Here's one in Halifax...
http://halifax.kijiji.ca/c-buy-and-...G-END-2x12-speaker-cabinet-W0QQAdIdZ175402279


----------



## FooHead (Aug 28, 2008)

ronmac said:


> From their website...
> 
> CANADIAN REPRESENTATIVES
> 
> ...


I tried these guys already, unfortunately they do not return emails.


----------



## pattste (Dec 30, 2007)

I'm sure Bag End cabs are great but if the company doesn't return your email and the distributor doesn't return your email, I think you should consider investing your money with a company that gives a damn.


----------



## Vintage_Groove (Mar 4, 2008)

I have 2 BE cabs and they are amazing. I bought them locally thru Craigslist. I emailed the BE rep a few times (Jim Wischmeyer [[email protected]]). He returned all emails promptly. 

The only place he could give me that carries some BE locally (Toronto) is Audio Video Methods: 416-780-9022.


----------



## Bevo (Nov 24, 2006)

There were a couple for sale localy here on Craigs..let me take a look....Up.. 

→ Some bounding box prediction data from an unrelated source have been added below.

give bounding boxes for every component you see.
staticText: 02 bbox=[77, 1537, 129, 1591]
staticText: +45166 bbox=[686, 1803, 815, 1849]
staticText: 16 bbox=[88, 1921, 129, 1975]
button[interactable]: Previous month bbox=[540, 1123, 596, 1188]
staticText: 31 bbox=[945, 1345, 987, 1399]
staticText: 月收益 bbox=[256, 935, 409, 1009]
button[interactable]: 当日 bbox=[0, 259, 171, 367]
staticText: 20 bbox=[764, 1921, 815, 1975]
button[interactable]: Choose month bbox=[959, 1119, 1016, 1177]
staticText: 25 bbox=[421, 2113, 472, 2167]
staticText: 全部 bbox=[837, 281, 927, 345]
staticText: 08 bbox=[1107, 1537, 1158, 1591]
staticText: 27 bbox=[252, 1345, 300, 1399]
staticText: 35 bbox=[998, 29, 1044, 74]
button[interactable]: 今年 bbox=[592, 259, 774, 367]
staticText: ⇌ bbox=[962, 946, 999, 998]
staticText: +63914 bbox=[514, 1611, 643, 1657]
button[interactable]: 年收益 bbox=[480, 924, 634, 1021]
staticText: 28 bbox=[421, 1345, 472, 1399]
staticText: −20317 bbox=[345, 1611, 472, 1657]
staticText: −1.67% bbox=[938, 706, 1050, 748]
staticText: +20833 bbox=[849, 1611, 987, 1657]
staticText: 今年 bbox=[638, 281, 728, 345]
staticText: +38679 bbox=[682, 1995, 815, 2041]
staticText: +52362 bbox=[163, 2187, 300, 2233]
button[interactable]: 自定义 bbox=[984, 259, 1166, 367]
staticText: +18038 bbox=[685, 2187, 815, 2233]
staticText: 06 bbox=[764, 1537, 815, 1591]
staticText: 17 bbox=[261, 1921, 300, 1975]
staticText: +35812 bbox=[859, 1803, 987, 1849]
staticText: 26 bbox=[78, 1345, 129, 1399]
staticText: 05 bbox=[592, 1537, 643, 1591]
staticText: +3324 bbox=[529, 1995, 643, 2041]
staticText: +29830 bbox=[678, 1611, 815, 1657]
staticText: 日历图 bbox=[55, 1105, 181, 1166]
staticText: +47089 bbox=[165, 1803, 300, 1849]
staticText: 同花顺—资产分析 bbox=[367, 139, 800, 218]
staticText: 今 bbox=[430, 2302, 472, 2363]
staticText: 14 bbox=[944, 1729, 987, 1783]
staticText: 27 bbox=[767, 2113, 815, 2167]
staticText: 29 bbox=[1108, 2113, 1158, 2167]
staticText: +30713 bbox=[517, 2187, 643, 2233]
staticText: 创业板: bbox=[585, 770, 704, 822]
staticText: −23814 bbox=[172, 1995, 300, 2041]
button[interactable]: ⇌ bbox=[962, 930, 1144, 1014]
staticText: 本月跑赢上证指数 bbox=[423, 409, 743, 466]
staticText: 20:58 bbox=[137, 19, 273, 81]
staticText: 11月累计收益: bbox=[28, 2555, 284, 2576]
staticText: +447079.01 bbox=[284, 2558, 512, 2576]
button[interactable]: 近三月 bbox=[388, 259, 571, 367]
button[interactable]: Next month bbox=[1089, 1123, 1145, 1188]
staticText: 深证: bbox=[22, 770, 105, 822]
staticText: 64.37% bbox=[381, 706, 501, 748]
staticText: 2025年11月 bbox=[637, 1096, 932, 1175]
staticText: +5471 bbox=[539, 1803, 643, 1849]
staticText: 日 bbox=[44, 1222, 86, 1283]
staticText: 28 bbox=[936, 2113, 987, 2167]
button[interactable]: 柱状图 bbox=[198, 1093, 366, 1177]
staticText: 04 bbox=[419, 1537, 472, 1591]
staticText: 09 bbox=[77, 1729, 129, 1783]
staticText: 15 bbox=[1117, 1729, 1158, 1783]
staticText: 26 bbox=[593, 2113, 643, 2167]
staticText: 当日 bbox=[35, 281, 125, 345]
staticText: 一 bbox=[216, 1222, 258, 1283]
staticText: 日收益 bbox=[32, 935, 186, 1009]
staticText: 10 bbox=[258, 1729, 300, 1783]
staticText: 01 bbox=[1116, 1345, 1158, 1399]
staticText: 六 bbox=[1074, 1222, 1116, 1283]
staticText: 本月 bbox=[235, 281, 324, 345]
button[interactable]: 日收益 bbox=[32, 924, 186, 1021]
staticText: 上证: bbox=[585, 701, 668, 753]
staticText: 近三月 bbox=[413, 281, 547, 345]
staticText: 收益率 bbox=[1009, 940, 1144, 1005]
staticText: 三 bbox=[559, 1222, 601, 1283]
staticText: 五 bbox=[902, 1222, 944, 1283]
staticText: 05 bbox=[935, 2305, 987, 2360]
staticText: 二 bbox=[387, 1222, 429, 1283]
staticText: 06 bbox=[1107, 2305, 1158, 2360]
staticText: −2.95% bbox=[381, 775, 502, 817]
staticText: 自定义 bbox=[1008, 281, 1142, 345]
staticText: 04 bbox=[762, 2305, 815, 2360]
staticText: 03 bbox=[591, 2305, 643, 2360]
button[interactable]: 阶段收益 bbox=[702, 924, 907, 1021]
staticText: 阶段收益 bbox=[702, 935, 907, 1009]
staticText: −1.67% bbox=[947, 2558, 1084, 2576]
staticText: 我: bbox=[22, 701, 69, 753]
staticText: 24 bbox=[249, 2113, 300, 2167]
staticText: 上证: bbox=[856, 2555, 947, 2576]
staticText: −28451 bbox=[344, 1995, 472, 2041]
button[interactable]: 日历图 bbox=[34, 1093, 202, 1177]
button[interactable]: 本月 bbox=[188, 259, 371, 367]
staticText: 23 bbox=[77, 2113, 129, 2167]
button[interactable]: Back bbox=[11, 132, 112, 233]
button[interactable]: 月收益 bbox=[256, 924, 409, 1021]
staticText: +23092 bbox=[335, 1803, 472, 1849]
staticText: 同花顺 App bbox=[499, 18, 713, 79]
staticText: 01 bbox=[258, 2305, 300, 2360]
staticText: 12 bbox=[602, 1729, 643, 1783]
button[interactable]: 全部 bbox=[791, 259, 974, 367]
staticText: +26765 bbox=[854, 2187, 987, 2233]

http://toronto.en.craigslist.ca/mss/msg/1519196935.html
http://toronto.en.craigslist.ca/tor/msg/1526544345.html
http://toronto.en.craigslist.ca/tor/msg/1511070544.html


----------



## Vintage_Groove (Mar 4, 2008)

Bevo said:


> There were a couple for sale localy here on Craigs..let me take a look....Up..
> 
> http://toronto.en.craigslist.ca/mss/msg/1519196935.html
> http://toronto.en.craigslist.ca/tor/msg/1526544345.html
> http://toronto.en.craigslist.ca/tor/msg/1511070544.html


That last link for the *Bag End Q10BX-D Bass Cabinet - $575 (GTA)* is a great deal. If I didn't already have mine I'd consider it.


----------



## james on bass (Feb 4, 2006)

pattste said:


> I'm sure Bag End cabs are great but if the company doesn't return your email and the distributor doesn't return your email, I think you should consider investing your money with a company that gives a damn.


Agreed!! BE isn't the only boutique cabinet out there.


----------



## FooHead (Aug 28, 2008)

james on bass said:


> Agreed!! BE isn't the only boutique cabinet out there.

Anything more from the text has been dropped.